▶ [What is being asked] Please restate every entry exactly. Leave out the pictures.

[Page layout parsing data]
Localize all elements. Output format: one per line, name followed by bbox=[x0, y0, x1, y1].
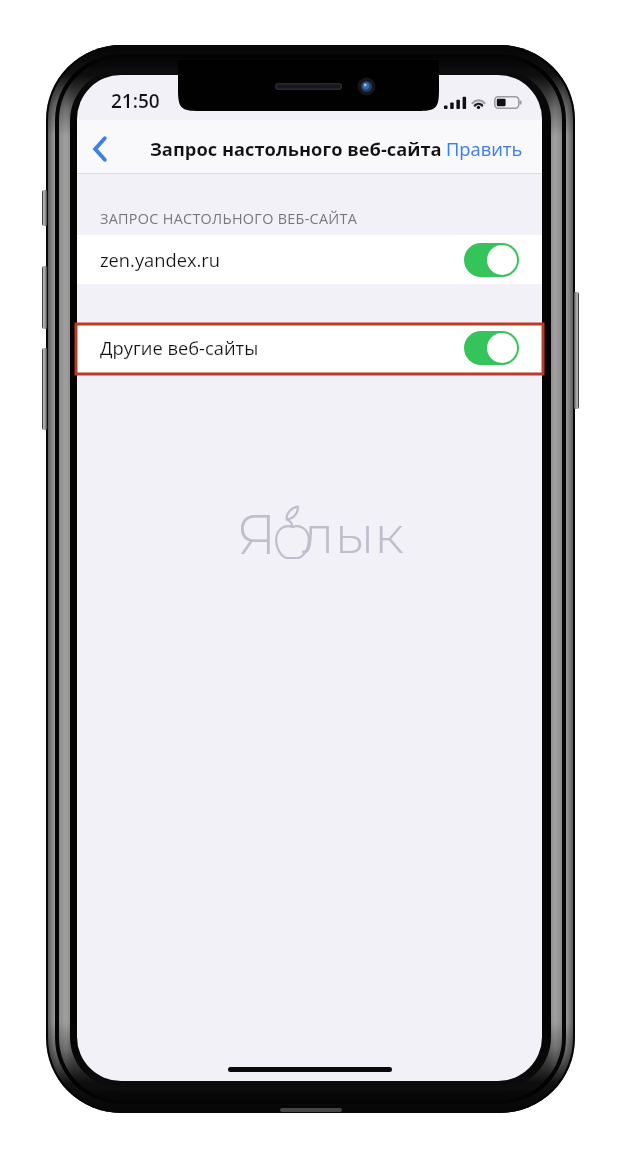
staticText: zen.yandex.ru bbox=[100, 247, 220, 272]
staticText: лык bbox=[302, 503, 404, 559]
staticText: Править bbox=[446, 136, 523, 161]
staticText: Запрос настольного веб-сайта bbox=[150, 136, 442, 161]
staticText: 21:50 bbox=[111, 88, 160, 114]
button[interactable]: zen.yandex.ru bbox=[77, 235, 542, 284]
button[interactable]: Back bbox=[77, 122, 123, 172]
button[interactable]: Другие веб-сайты bbox=[77, 323, 542, 372]
button[interactable]: Править bbox=[446, 135, 523, 160]
button[interactable]: Toggle bbox=[464, 243, 519, 277]
button[interactable]: Toggle bbox=[464, 331, 519, 365]
staticText: Я bbox=[237, 502, 277, 558]
staticText: Другие веб-сайты bbox=[100, 335, 259, 360]
staticText: ЗАПРОС НАСТОЛЬНОГО ВЕБ-САЙТА bbox=[100, 209, 358, 229]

▶ [Exercise output]
Localize all elements. Output format: one per line, name followed by bbox=[x0, y0, x1, y1].
staticText: zen.yandex.ru bbox=[100, 247, 220, 272]
staticText: лык bbox=[302, 503, 404, 559]
staticText: Править bbox=[446, 136, 523, 161]
staticText: Запрос настольного веб-сайта bbox=[150, 136, 442, 161]
staticText: 21:50 bbox=[111, 88, 160, 114]
button[interactable]: zen.yandex.ru bbox=[77, 235, 542, 284]
button[interactable]: Back bbox=[77, 122, 123, 172]
button[interactable]: Другие веб-сайты bbox=[77, 323, 542, 372]
button[interactable]: Править bbox=[446, 135, 523, 160]
button[interactable]: Toggle bbox=[464, 243, 519, 277]
button[interactable]: Toggle bbox=[464, 331, 519, 365]
staticText: Я bbox=[237, 502, 277, 558]
staticText: Другие веб-сайты bbox=[100, 335, 259, 360]
staticText: ЗАПРОС НАСТОЛЬНОГО ВЕБ-САЙТА bbox=[100, 209, 358, 229]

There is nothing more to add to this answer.